What to do
Look in the material below for the line with "Na manhã desta" and the line with "(25), no bairro", then set down exactly those two lines and all lines between, nothing more.

Information given

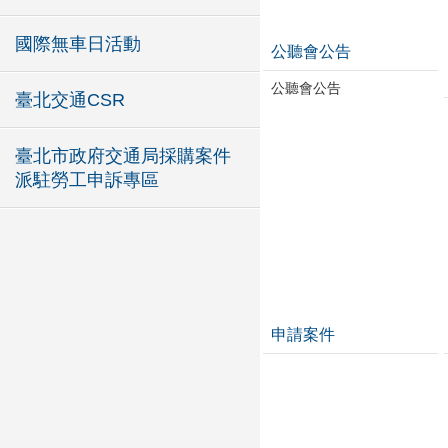
國際無車日活動
公聽會公告
公聽會公告
臺北交通CSR
臺北市政府交通局採購案件
派駐勞工申訴專區
申請案件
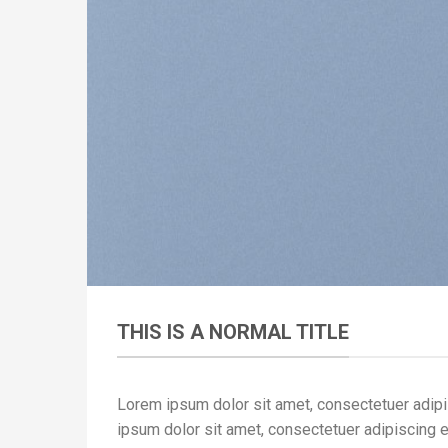
THIS IS A NORMAL TITLE
Lorem ipsum dolor sit amet, consectetuer adipi
ipsum dolor sit amet, consectetuer adipiscing e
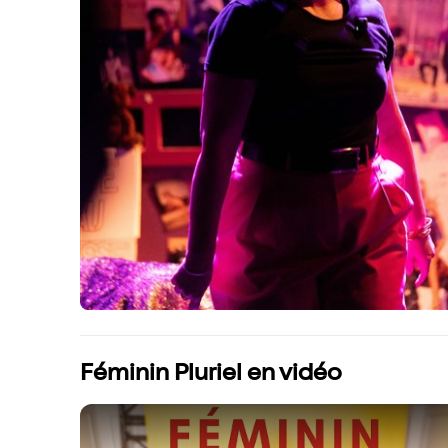
Féminin Pluriel en vidéo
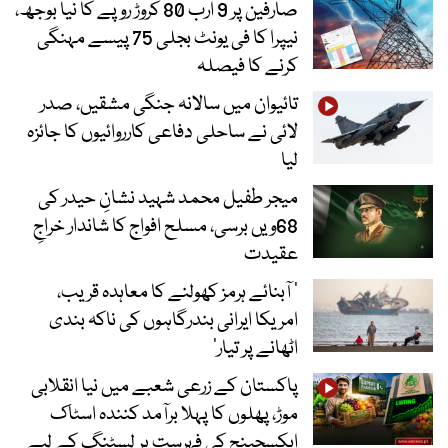
صارفین پر 9 ارب 80 کروڑ روپے کا نیا بوجھ،
نیپرا کا فی یونٹ بجلی 75 پیسے مہنگی
کرنے کا فیصلہ
تائیوان میں سالانہ جنگی مشقیں، صدر
لائی نے ساحلی دفاعی کارروائیوں کا جائزہ
لیا
میجر طفیل محمد شہید نشانِ حیدر کی
68ویں برسی، مسلح افواج کا شاندار خراجِ
عقیدت
’ آبنائے ہرمز کھولنے کا معاہدہ قریب،
امریکا ایرانی بندرگاہوں کی ناکہ بندی
اٹھانے پر تیار‘
پاکستان کے زرعی شعبے میں نیا انقلابی
موڑ، پھلوں کا پہلا برآمد کنندہ اسٹاک
ایکسچینج کی فہرست پر لسٹنگ کے لیے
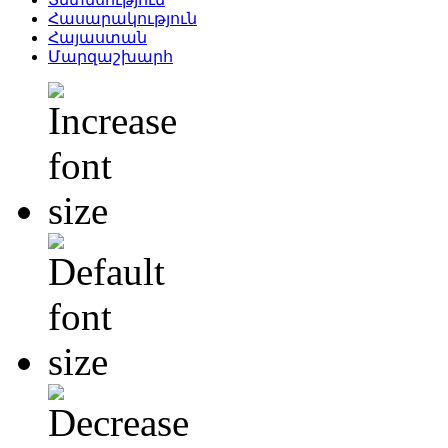
Հասարակություն
Հայաստան
Մարզաշխարհ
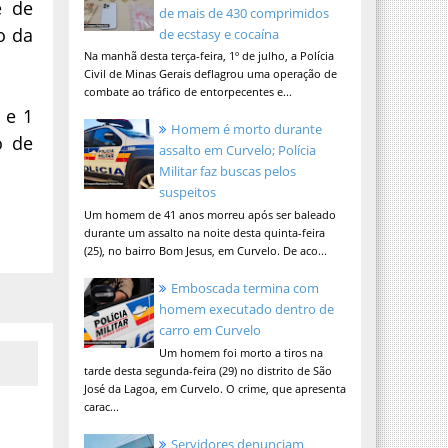
e de
de mais de 430 comprimidos
o da
de ecstasy e cocaína
Na manhã desta terça-feira, 1º de julho, a Polícia
Civil de Minas Gerais deflagrou uma operação de
combate ao tráfico de entorpecentes e...
 e 1
Homem é morto durante
o de
assalto em Curvelo; Polícia
Militar faz buscas pelos
suspeitos
Um homem de 41 anos morreu após ser baleado
durante um assalto na noite desta quinta-feira
(25), no bairro Bom Jesus, em Curvelo. De aco...
Emboscada termina com
homem executado dentro de
carro em Curvelo
Um homem foi morto a tiros na
tarde desta segunda-feira (29) no distrito de São
José da Lagoa, em Curvelo. O crime, que apresenta
carac...
Servidores denunciam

Task answer
Na manhã desta terça-feira, 1º de julho, a Polícia
Civil de Minas Gerais deflagrou uma operação de
combate ao tráfico de entorpecentes e...
 e 1
Homem é morto durante
o de
assalto em Curvelo; Polícia
Militar faz buscas pelos
suspeitos
Um homem de 41 anos morreu após ser baleado
durante um assalto na noite desta quinta-feira
(25), no bairro Bom Jesus, em Curvelo. De aco...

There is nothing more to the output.